As described above, according to the present invention, the state of the surface of the sample in the irradiation range of the measurement light is judged from the image data of the fixed range including the irradiation range of the measurement light. If the position where the change in the surface condition of the sample is within the predetermined allowable range is selected as the irradiation position of the measurement light, accurate focus adjustment can always be performed.

[Brief description of drawings]

FIG. 1 is a diagram showing a schematic configuration of an apparatus according to an embodiment of the present invention.

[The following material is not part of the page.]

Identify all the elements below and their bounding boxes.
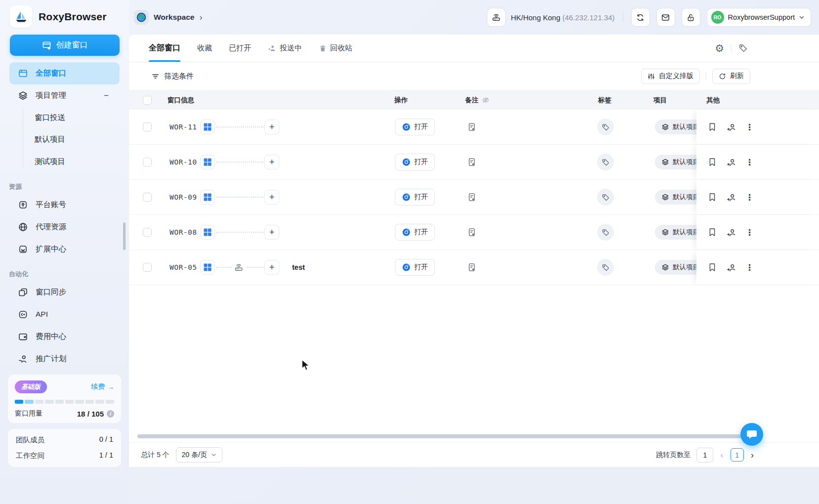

FIG. 2 is a measurement surface 5a and a frame memory 10 of the apparatus shown in FIG.
7 is a diagram showing a correspondence relationship with images captured in FIG.

FIG. 3 is a diagram showing a relationship between a defocus amount of an objective lens 4 of the apparatus of FIG. 1 and a size of an irradiation range.

FIG. 4 is a diagram showing a differential filter used in the MPU 110 of FIG.

5 is a diagram showing an image processing procedure in the MPU 110 of FIG.

FIG. 6 is a diagram showing a correspondence between data in the text memory 111 of FIG. 1 and addresses of blocks obtained by dividing the data.

FIG. 7 is a diagram showing an outline of an optical system of a conventional automatic focus control device.

FIG. 8 is a diagram showing a normal example of an output waveform of the photoelectric detector of FIG.

9 is a diagram showing an example of an abnormal output waveform of the photoelectric detector shown in FIG.

[Explanation of symbols]

 1 Laser Light Source 4 Objective Lens 5a Stage Measurement Surface (Sample Surface) 6 Focus Detection Device 17 Lens Control Device 101 Light Source for Image Processing 107 CCD Camera 109 Frame Memory 110 MPU TP Sample

Claims (1)

[Claims] 1. An objective lens facing a sample, and receiving reflected light of measurement light irradiated toward the sample,
In the automatic focus control device including a focus adjustment unit that adjusts the focus of the objective lens based on a change in a measurement value when the intensity of the reflected light is measured at a specific position while vibrating the received light image, the measurement A certain range on the sample including the irradiation range of light,
Image capturing means for capturing as image data represented by gradation corresponding to the reflectance of each part of the sample within the range, and of the sample in the irradiation range of the measurement light based on the image data captured from the image capturing means. Automatic focus control, comprising: sample state determination means for determining a change state of the surface; and irradiation position determination means for determining the irradiation position of the measurement light based on the determination result of the sample state determination means. apparatus.